Checking communication

  1. Ensure that the Ektron Asset Transfer Server service on the CMS server and the Ektron Asset Transfer Client service on the Solr server are both started.
  2. From the CMS server run Powershell as an administrator. 
  3. Run the following command after replacing SolrMachineName with the machine name of the Solr box. This is to ensure DNS is working properly.  
    test-netconnection -computername SolrMachineName -port 80
    If this fails, edit the host file of the CMS server and set the correct IP.

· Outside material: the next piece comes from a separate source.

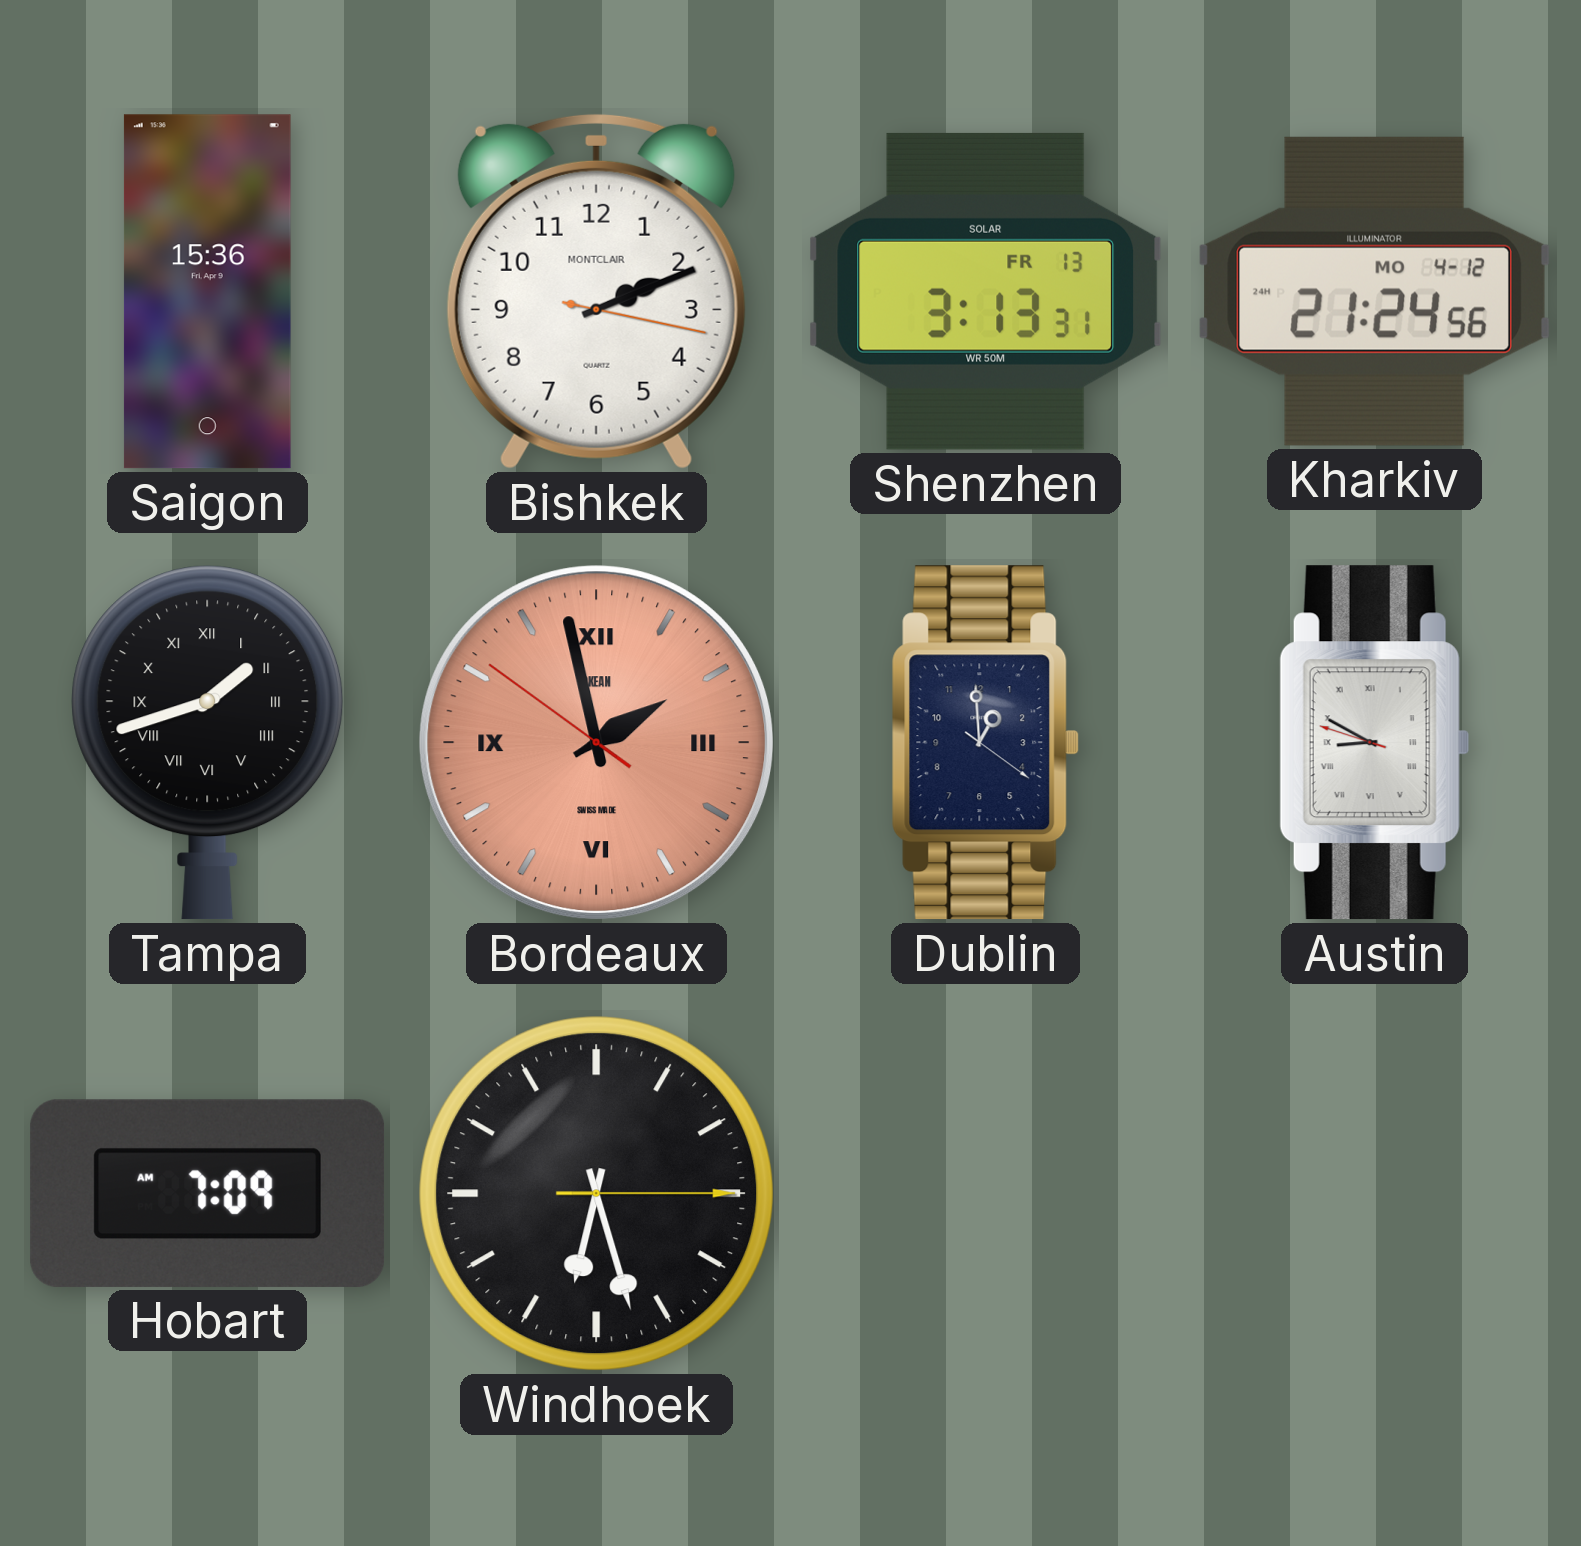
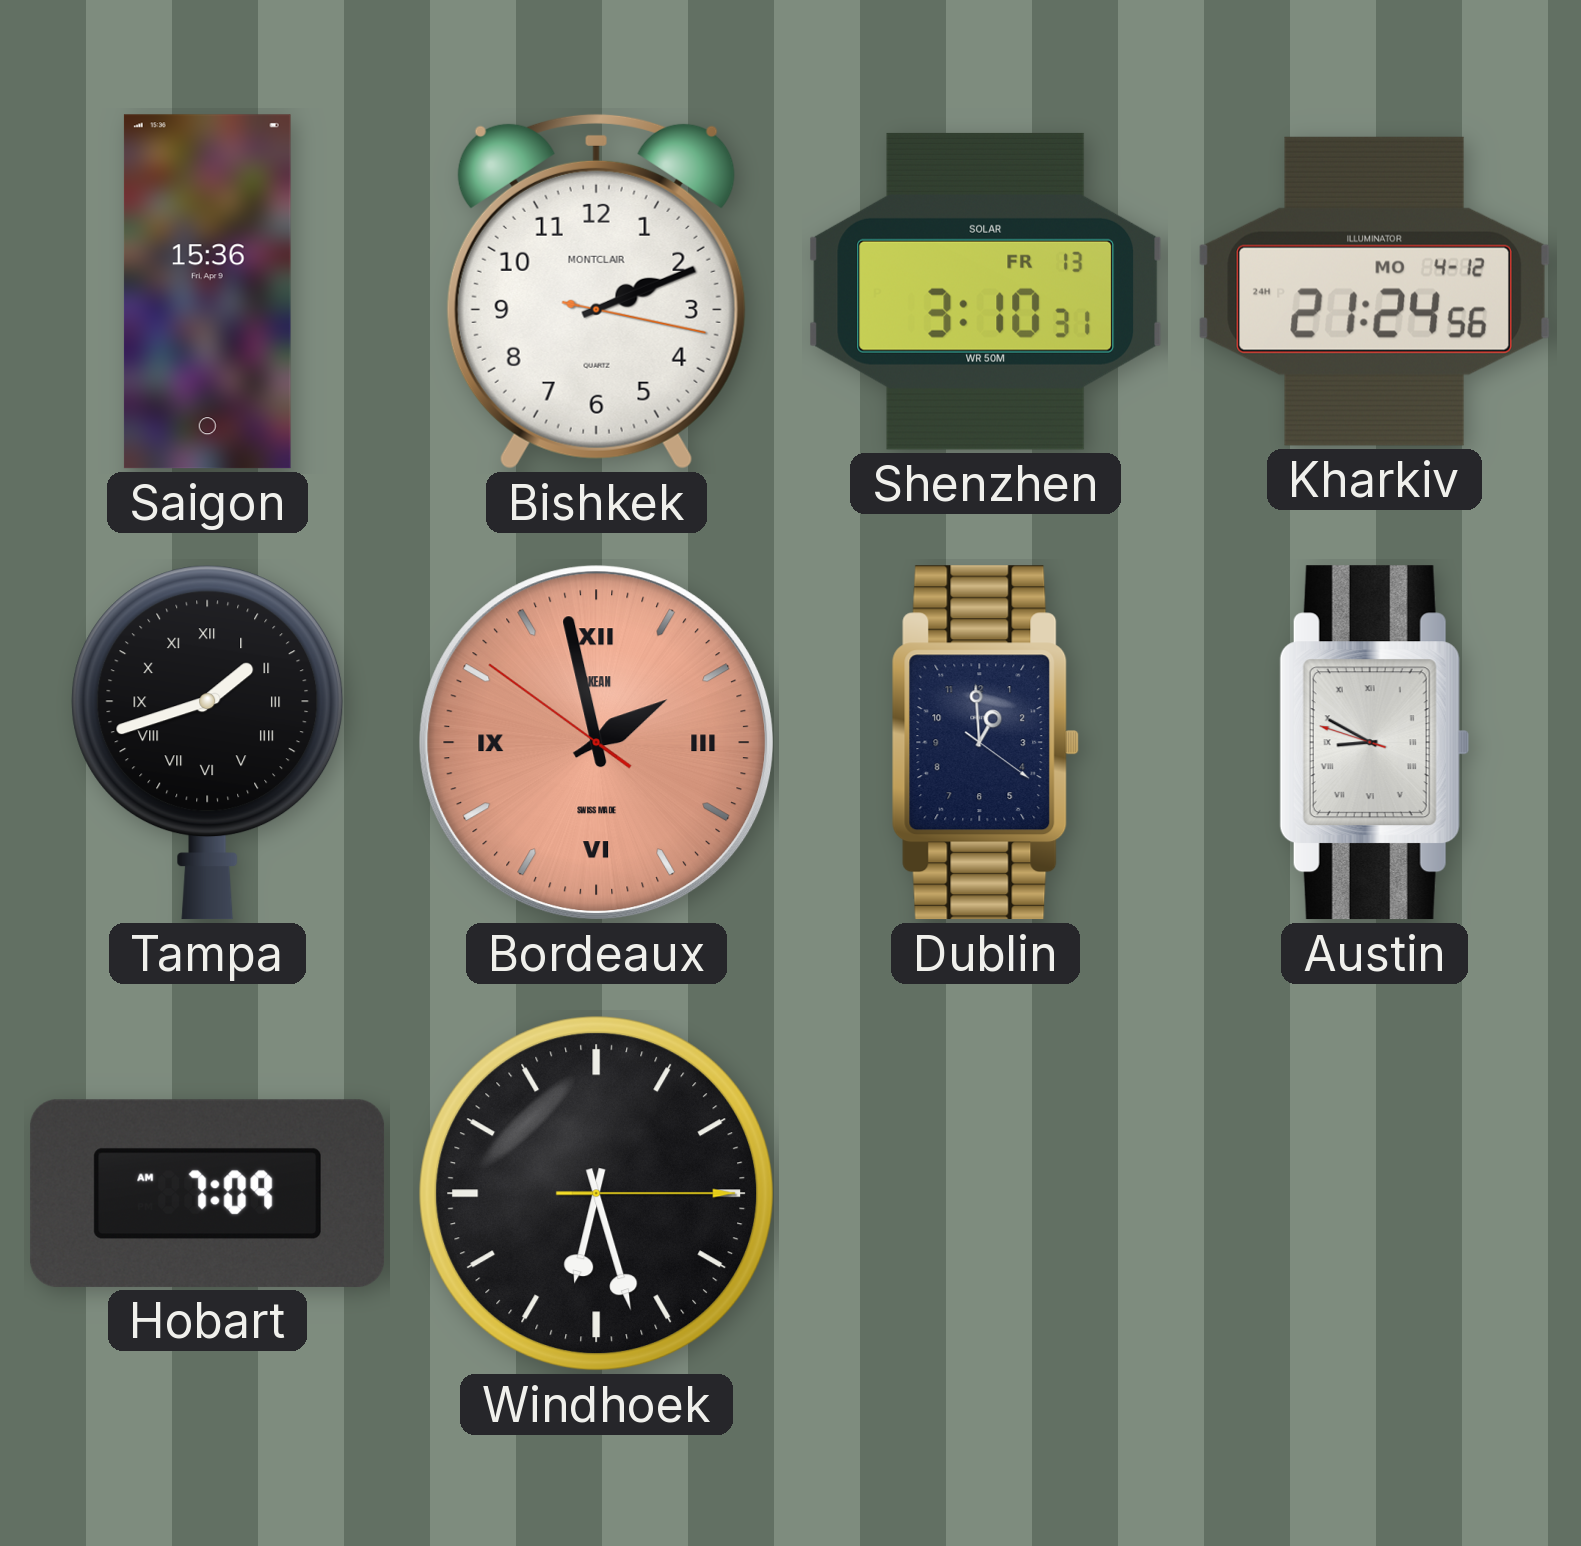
Shenzhen: 3:13 -> 3:10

  4. In the same powershell window run the following command to ensure the CMS can communicate over Solr's asset transfer client service port(7605 by default).  
    test-netconnection -computername SolrMachineName -port 7605
    If this fails, ensure port 7605 inbound to the Solr machine is not blocked by the firewall. 

  5. Test this powershell again on the CMS server to ensure resolution of the issue. 
    test-netconnection -computername SolrMachineName -port 7605
  6. Less commonly there could be a communication issue from the Solr machine to the CMS machine. Run this command on the Solr machine and if it fails unblock port 8732 inbound on the CMS server.
    test-netconnection -computername CmsMachineName -port 8732

Fixing the AssetServertable

  1. If the communication is working you may need to check the AssetServerTable for erroneous entries. Remove extra entries as needed.

If asset size is more than 524 MB

  1.  Add the key "MaxAssetSize" with desired value into appSettings section of Ektron.Cms.Search.Assets.Server.exe.config on the Ektron CMS server. 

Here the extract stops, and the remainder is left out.